In Sweden the reforms included breaking up the old village centres and rebuilding many of the farmhouses out in the middle of their newly allocated land. Ghost village squares can be found where all the farms simply evaporated, and it is quite common to find older parish churches in baffling isolation with no obvious community to attend them. Another aspect of the Swedish enclosures was that there was no obligation to actually enclose the newly divided land. To this English observer, the lack of hedges and mature boundary trees is one the most striking aspects of the Swedish agrarian landscape. The difference is obvious even from the air. Over Skåne the eye picks out block-like patterns of field shapes, whereas in a similar area of, say, the Welsh marches, it is the linear boundaries of the fields which dominate. One thing however is common to both landscapes: the way that the most open fields often have a tree-ringed blob at their centre.
Slättåker, north of Lund
Maelor Saesneg, in the Welsh Marches
Further north in Sweden, such blobs are almost always an “åkerholm” or “field skerry”; a pile of stones laboriously cleared from the cultivated earth by hand and built up over the centuries as a monument to drudge and hard graft. It is no accident that these features are largest and most common in the areas of Sweden that saw the greatest emigration to the USA. Around Lund however, the farmland is the best in the country, and a closer look at the aerial views shows that most of the blobs are not heaps, but holes, usually filled with water.

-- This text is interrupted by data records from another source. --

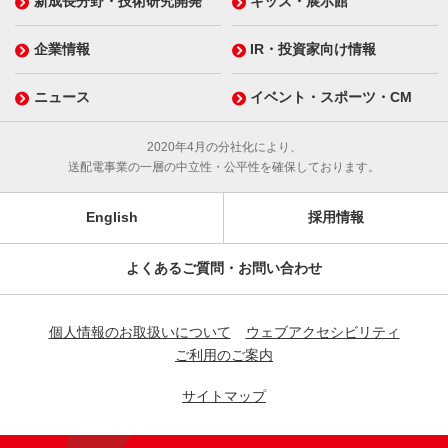
新成長分野・技術研究開発
キッズ・展示館
企業情報
IR・投資家向け情報
ニュース
イベント・スポーツ・CM
2020年4月の分社化により、
送配電事業の一層の中立性・公平性を確保しております。
English
採用情報
よくあるご質問・お問い合わせ
個人情報のお取扱いについて
ウェブアクセシビリティ
ご利用のご案内
サイトマップ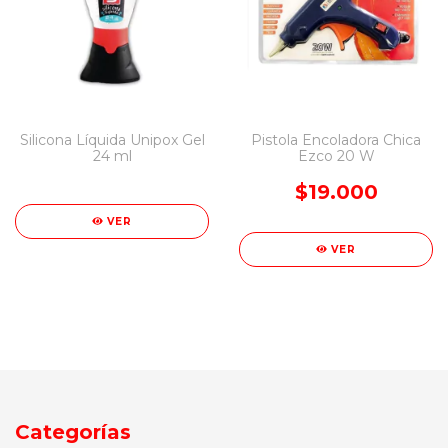
Silicona Líquida Unipox Gel
Pistola Encoladora Chica
24 ml
Ezco 20 W
$19.000
VER
VER
Categorías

Popularly, the holes are known as “duck ponds”, but their ubiquity suggests that either this is a misnomer, or earlier generations of Swedes had an unusually close and all-encompassing relationship with their web-footed friends. Ducks and other aquatic fauna and flora do indeed love these handily placed mini-lakes, and today’s farmers are bribed to retain the holes as refuges for species whose normal habitat of marshes and meanders has been obliterated by drainage and canalisation.
An archetypical pit
The classic form has a squared-off end opposite a rounded one, and if the field is on an incline the rounded end is almost always on the upslope side. If you are tempted to swim with the ducks you will find that the squared off end usually has a gradual slope into the water, while the rounded end is steep-sided. Were it not for the green soup of algae and duckweed that thickens the water in any weather warm enough for skinny dipping, you might imagine the holes had be designed for swimming in.

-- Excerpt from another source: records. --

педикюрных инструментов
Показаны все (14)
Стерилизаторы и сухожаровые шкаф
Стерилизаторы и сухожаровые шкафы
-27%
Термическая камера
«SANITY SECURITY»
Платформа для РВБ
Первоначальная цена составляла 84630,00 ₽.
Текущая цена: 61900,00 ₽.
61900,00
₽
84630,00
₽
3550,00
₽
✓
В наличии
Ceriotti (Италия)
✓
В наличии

Here, as is often the case in the utilitarian world of farming, form is a good guide to function. The holes were not dug to provide a charming recreational water feature; in fact, they are usually sited so as to minimise water infill, which is why they turn so soupy in the summer. Instead, they are the remnants of an early and extensive form of soil improvement called “marling”, in which chalky clays were dug out of the subsoil and mixed with the surface layer to improve its consistency and chemical balance. The slope into the marl pit was there to allow a horse and cart to approach the steep workface.
In areas of easy waterborne transportation marl was mined on a large scale and distributed to farms some distance away, but the amount required is exceedingly bulky and heavy, and in most areas cartage fees could easily triple the basic price even for journeys as short as a few miles. Where the subsoil was of the right type, it made sense simply to dig a hole in the middle of the field and thus to move the marl over the shortest possible distance.
From Nordisk familjbok – a Swedish book on husbandry, 1913
The amount of marl dug out of a pit varied widely, which is not surprising considering variations in the clay’s composition and on the type and quality of soil on which it would be spread. Figures range from a few tens of cartloads per acre up to several hundred, and either amount represents an almost unbelievable level of backbreaking toil. It is no surprise that marling was an unpopular activity among those who actually had to do the work, not least because it usually took place in the summer between haymaking and harvest-time, just when custom demanded a period of rest leavened by dancing around the maypole and a relaxed attitude to public drunkeness.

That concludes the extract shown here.